De Leon State Park could easily keep you and your family busy for an entire day. The spring itself is a fantastic area for snorkeling or a leisurely swim, and these water temperatures are a consistent sixty-eight degrees year round, so you know what you'll be getting: pretty chilly water. Perfect for cooling off during the summer months.

Bring a mask and snorkel or goggles to check out the area as you take a dip, and be prepared for the chill to take your breath away! Just swim around and check out the area and you will warm right up. The water is crystal clear and you will have a chance to see some smaller aquatic life as you explore, including different types of fish as well as some plants that call this spring their home. Don’t worry about the water getting overcrowded during the summer, as this area is quite large. There are separate areas that have ramps for water entry as well as clearly marked shallow areas for all to enjoy. Full restroom and changing facilities are also available if you don’t want to make the journey home in your wet clothes.

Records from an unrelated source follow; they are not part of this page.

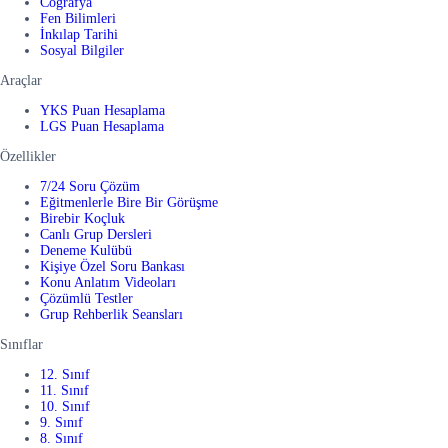
Coğrafya
Fen Bilimleri
İnkılap Tarihi
Sosyal Bilgiler
Araçlar
YKS Puan Hesaplama
LGS Puan Hesaplama
Özellikler
7/24 Soru Çözüm
Eğitmenlerle Bire Bir Görüşme
Birebir Koçluk
Canlı Grup Dersleri
Deneme Kulübü
Kişiye Özel Soru Bankası
Konu Anlatım Videoları
Çözümlü Testler
Grup Rehberlik Seansları
Sınıflar
12. Sınıf
11. Sınıf
10. Sınıf
9. Sınıf
8. Sınıf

If exploring the water from above is more your style, the park rents canoes, kayaks, and paddleboards for a minimal fee. Keep your eyes peeled for manatees. These gentle giants are slow moving and also endangered, so when you spot one, be sure to keep your distance. Manatee sightings are not uncommon in these areas at this time, as they flee to the warmer water during the winter months.

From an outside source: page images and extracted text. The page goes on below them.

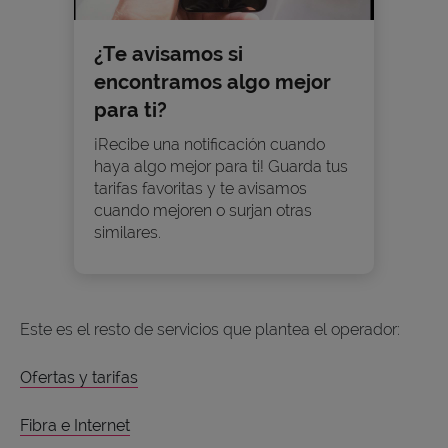
¿Te avisamos si
encontramos algo mejor
para ti?
¡Recibe una notificación cuando
haya algo mejor para ti! Guarda tus
tarifas favoritas y te avisamos
cuando mejoren o surjan otras
similares.
Este es el resto de servicios que plantea el operador:
Ofertas y tarifas
Fibra e Internet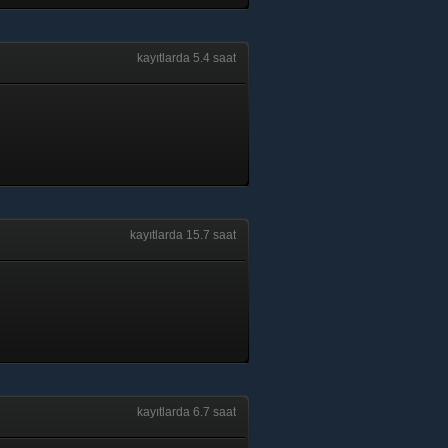
kayıtlarda 5.4 saat
kayıtlarda 15.7 saat
kayıtlarda 6.7 saat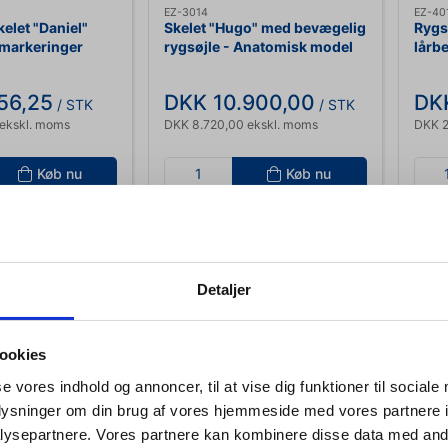
EZ-3014
EZ-40
elet "Daniel"
Skelet "Hugo" med bevægelig
Rygs
markeringer
rygsøjle - Anatomisk model
lårb
mod
56,25
DKK 10.900,00
DK
/ STK
/ STK
ekskl. moms
DKK 8.720,00 ekskl. moms
DKK 2
Køb nu
Køb nu
er
Ikke på lager
1 
Detaljer
ookies
se vores indhold og annoncer, til at vise dig funktioner til sociale
oplysninger om din brug af vores hjemmeside med vores partnere i
ysepartnere. Vores partnere kan kombinere disse data med andr
Jeg ønsker at handle som
EZ-4661
EZ-40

As you paddle away from the spring and toward 21,574 acres of lakes, marsh, and creeks that make up Lake Woodruff National Wildlife Refuge, it will feel as if you’ve entered a peaceful sanctuary. The background noise from the park fades, and the sound of the Refuge takes over. The distinct bird calls, the tail of an alligator rummaging through the lily pads, and the plopping noise of a fish breaking the surface now vies for your attention.

Around mile 1.5, watch for one of the three canals that pass under a canopy of hardwood swamp trees. These canals can only be reached by kayak or canoe, and the preserved conditions are invigorating. Watch osprey hunting and enjoy the symphony of the creaking trees.

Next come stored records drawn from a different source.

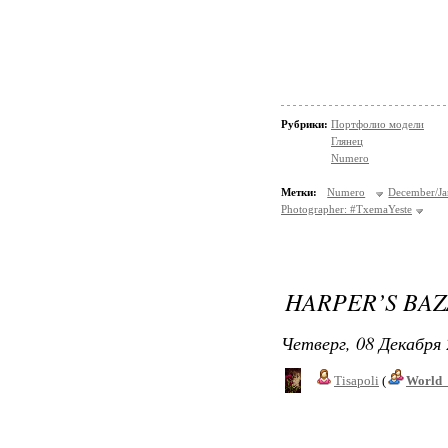
Рубрики:
Портфолио модели
Глянец
Numero
Метки:
Numero
December/J
Photographer: #TxemaYeste
HARPER’S BAZ
Четверг, 08 Декабря 
Tisapoli
(
World_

But don’t find yourself so immersed in the moment that you forget to leave yourself enough time for the return trip back to the boat launch. It will be a bit more difficult since you'll be going against the current. If paddling isn’t your cup of tea, but you still want to get the experience out on the water, sign up for the fifty-minute eco/history boat tour.

Finally, wrap up your day at the springs with a short hike before the sun sets. There is a half-mile paved nature trail that passes through an impressive array of native Florida plants. Look for the enormous cypress tree, named Old Methuselah, which towers at one hundred and fifty feet and is estimated to be over five hundred years old.

If you find that you have a little more time and want to stay on the move, there is a four-mile unpaved loop trail that is well worth the hike just off the nature trail (about .3 miles in). If you are doing the four-mile Wild Persimmon Hiking Trail be sure to register at the ranger station first, douse yourself in bug spray, and follow the blue blazes. At a leisurely pace, this hike should only take two to three hours to complete.

As the holiday season nears, don’t miss your chance to visit the 'Pancake Park.' De Leon Springs is a great place to spend a day (or more); the pancakes are a must, the springs are begging to be paddled, and the surrounding trails are waiting to be explored. Choose whichever adventure you prefer, or combine the lot of them.